Run your Lakeflow Jobs with serverless compute for workflows

Serverless compute for workflows lets you run your job without configuring and deploying infrastructure. With serverless compute, you focus on implementing your data processing and analysis pipelines, and Databricks efficiently manages compute resources, including optimizing and scaling compute for your workloads. Autoscaling and Photon are automatically enabled for the compute resources that run your job.

Serverless compute for workflows automatically and continuously optimizes infrastructure, such as instance types, memory, and processing engines, to ensure the best performance based on the specific processing requirements of your workloads.

Databricks automatically upgrades the Databricks Runtime version to support enhancements and upgrades to the platform while ensuring the stability of your jobs. To see the current Databricks Runtime version used by serverless compute for workflows, see Serverless compute release notes.

Because cluster creation permission is not required, all workspace users can use serverless compute to run their workflows.

This page describes using the Lakeflow Jobs UI to create and run jobs that use serverless compute. You can also automate creating and running jobs that use serverless compute with the Jobs API, Declarative Automation Bundles, and the Databricks SDK for Python.

To learn about using the Jobs API to create and run jobs that use serverless compute, see Jobs in the REST API reference.
To learn about using Declarative Automation Bundles to create and run jobs that use serverless compute, see Develop a job with Declarative Automation Bundles.
To learn about using the Databricks SDK for Python to create and run jobs that use serverless compute, see Databricks SDK for Python.

Requirements

Your Databricks workspace must have Unity Catalog enabled.
Because serverless compute for workflows uses standard access mode, your workloads must support this access mode.

Create a job using serverless compute

note

Because serverless compute for workflows ensures that sufficient resources are provisioned to run your workloads, you might experience increased startup times when running a job that requires large amounts of memory or includes many tasks.

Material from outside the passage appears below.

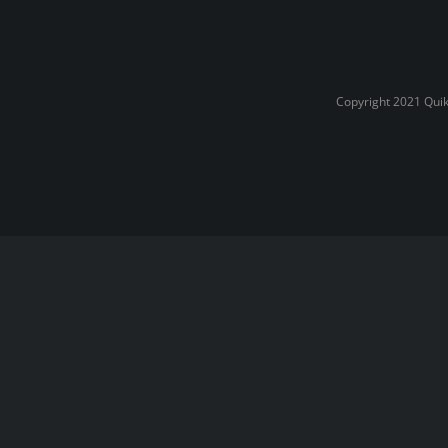
Copyright 2021 Quik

Serverless compute is supported with the notebook, Python script, dbt, Python wheel, and JAR task types. By default, serverless compute is selected as the compute type when you create a job and add one of these supported task types.

Preview

Using serverless compute for JAR tasks is in Public Preview.

Create serverless task

Databricks recommends using serverless compute for all job tasks. You can also specify different compute types for tasks in a job, which might be required if a task type is not supported by serverless compute for workflows.

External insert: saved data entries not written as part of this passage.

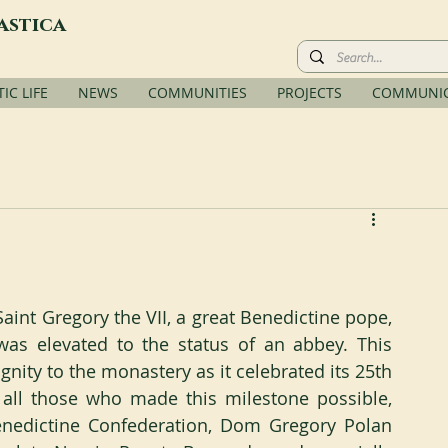
astica
C LIFE
NEWS
COMMUNITIES
PROJECTS
COMMUNIC
aint Gregory the VII, a great Benedictine pope, 
as elevated to the status of an abbey. This 
nity to the monastery as it celebrated its 25th 
all those who made this milestone possible, 
enedictine Confederation, Dom Gregory Polan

To manage outbound network connections for your jobs, see What is serverless egress control?

Configure an existing job to use serverless compute

You can switch an existing job to use serverless compute for supported task types when you edit the job. To switch to serverless compute, either:

In the Job details side pane click Swap under Compute, click New, enter or update any settings, and click Update.
Click in the Compute drop-down menu and select Serverless.

Switch task to serverless compute

Schedule a notebook using serverless compute

In addition to using the Jobs UI to create and schedule a job using serverless compute, you can create and run a job that uses serverless compute directly from a Databricks notebook. See Create and manage scheduled notebook jobs.

Select a serverless usage policy

Preview

This feature is in Public Preview.

Serverless usage policies allow your organization to apply custom tags on serverless usage for granular billing attribution.

If your workspace uses serverless usage policies to attribute serverless usage, you can select your job's serverless usage policy using the Usage policy setting in the job details UI. If you are only assigned to one serverless usage policy, the policy is automatically selected for your new jobs.

note

After you've been assigned a serverless usage policy, your existing jobs are not automatically tagged with your policy. You must manually update existing jobs if you want to attach a policy to them.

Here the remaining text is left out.